X По авторам
По рубрике
По тегу
По дате
Везде

«Господи, не лиши меня дороги!» (часть 1)

монахиня Евгения куратор волонтерской группы

«Не совьются воедино ветки,
Не запутается в них птица.
Словно выскребли из тела сердце,
Искорежены от боли лица.
Грязный пот слезу из глаз режет,
Волос слипся, словно трос из стали.
В уши лезет лязг брони, скрежет,
В полный рост под прицел встали.
Видно, жить надоело, скажут.
К сапогам липнет грязь с кровью,
Если кто вдруг на землю сляжет,
"Слава Богу" промолвит с болью…»

(Боец пономарь Ашты)

«Помню, как сказала: "Надо что-то делать". Сомневающиеся ответили: "А что ты одна можешь сделать?"» Когда началась Специальная военная операция, мать Евгения, монахиня из монастыря в Орловской области России, решила во что бы то ни стало помогать, потому что понимала: пропустила в своей жизни что-то важное, когда людям была нужна помощь, а помощи было мало. Взяв благословение и вооружившись молитвами, матушка с несколькими паломниками, которые, как и она, горели сердцем, начала сбор для тех, кто пострадал от военных действий на Донбассе и стал их участником. Сегодня не сосчитать добровольцев, объединившихся в группу «Помощь братьям». Одни плетут сети, другие шьют для фронта. Созданы группы «Молитва Zа наших». Каждый вечер сотни людей собираются на молитву за мир.
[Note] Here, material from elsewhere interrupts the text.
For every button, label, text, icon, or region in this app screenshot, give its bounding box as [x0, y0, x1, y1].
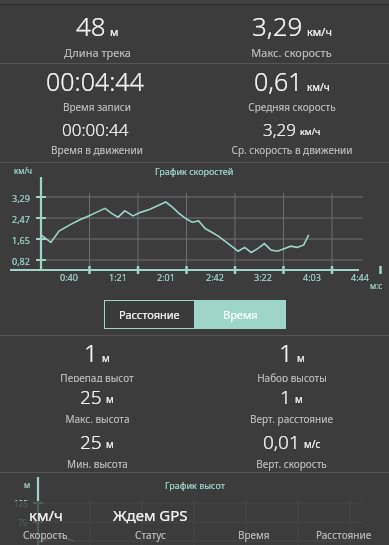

У куратора волонтерского объединения пять наград за участие в СВО. Но матушка говорит, что главные награды на небе. Мать Евгения не только возит «за ленточку» гуманитарку. Приходится рассказывать парням о Христе и даже выслушивать их исповеди. Она как мама чувствует на расстоянии, когда уходит навсегда ее подопечный. Она как мачеха ругает командира за то, что не отдал вовремя бойцу помощь. Она как матушка привозит им разные вкусняшки и как монахиня ставит людей на молитву, когда парни идут в бой. Мать Евгения, мама, матушка, монахиня…

Многие на фронте слышали это имя и знают о группе «Помощь братьям». Воины верят, что для м. Евгении нет ничего невозможного: матушка может сделать многое — пригнать автомобиль в зону СВО и зажечь глаза бойца после штурма. Она соглашается: всё возможно с Господом.

10 декабря монахиня Евгения (Цивцивадзе) выступила на воскресном сестрическом собрании в нашем монастыре и дала интервью корреспонденту сайта.

 

монахиня и командир

— Матушка Евгения, военнослужащие говорят: «Это наша работа». Что для Вас как куратора волонтерской группы участие в СВО?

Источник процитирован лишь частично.